Wednesday, September 19, 2018
Remember Baghdad? Mizrahim are in a better place
Dudu Tassa, one of the new breed of M|izrahi musicians making their mark on Israel
Nostalgia can be a dangerous thing, for it might make you long to be in a worse place than you happen to be. Rachel Wahba blogs in The Times of Israel:
Romanticizing the Jewish Quarter of Baghdad was the height of stupidity. “Booma” (unwise owl), she chided lovingly. Here we were, in California, in her San Francisco kitchen, with a view of the Golden Gate Bridge and I was talking about wanting to live where?
Abu Sifain, the Jewish Quarter, was the last resort, should her father’s business fail.
“I remember going there to visit relatives… at the entrance you had to pass a line of blind beggars sitting in their kaka.”
“What? Jewish beggars?”
“Of course, lots of poor Jews in Iraq,” she sounded surprised I was so ignorant, but I live in America.
Ever pragmatic, “It’s a good thing it was so hot in Baghdad; it (the feces) dried up quickly,” she added.
“And not only that, where do you think they come first when they come for you?” The Jewish Quarter was the most vulnerable, “…always the poor get it first — we were all sitting ducks in the Farhud, they almost got to us, but luckily we lived in a suburb further out …”
She remembers the screams, “It was our pogrom.”
Even though I’ve heard the story before, it’s always as if I am hearing it for the first time.

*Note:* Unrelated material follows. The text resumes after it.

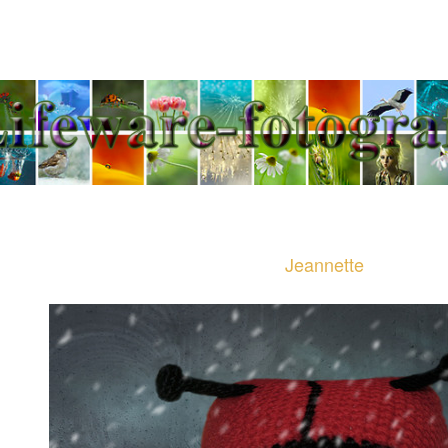
Jeannette Penris - Tel
Jeannette
Jeannette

Rampaging mobs storming the alleys, the dwellings pillaged, the girls raped, the looting, the horror.
“The screams, the screams, they were coming for us…”
Mom never forgave the British for not intervening sooner. “What’s a few Jews to appease an appetite? Let the Arabs take it out on the Jews.”
It took 48 hours of terror before the British, who had a base nearby, gave the order to stop it.
“We went to see after, not a grain of rice left, the plundering was unbelievable… we will never know how many girls and women…thousands of lives ruined.”
The Jewish Quarter was decimated, its residents broken, Baghdad’s ancient and strong-despite-it-all Jewish community traumatized.
But it took Sami Michael’s brilliantly executed novel, “Victoria,” set in the Jewish Quarter, to cure me of my romantic notions of community, continuity, and connection. I felt transported to a place I would only want to get out of.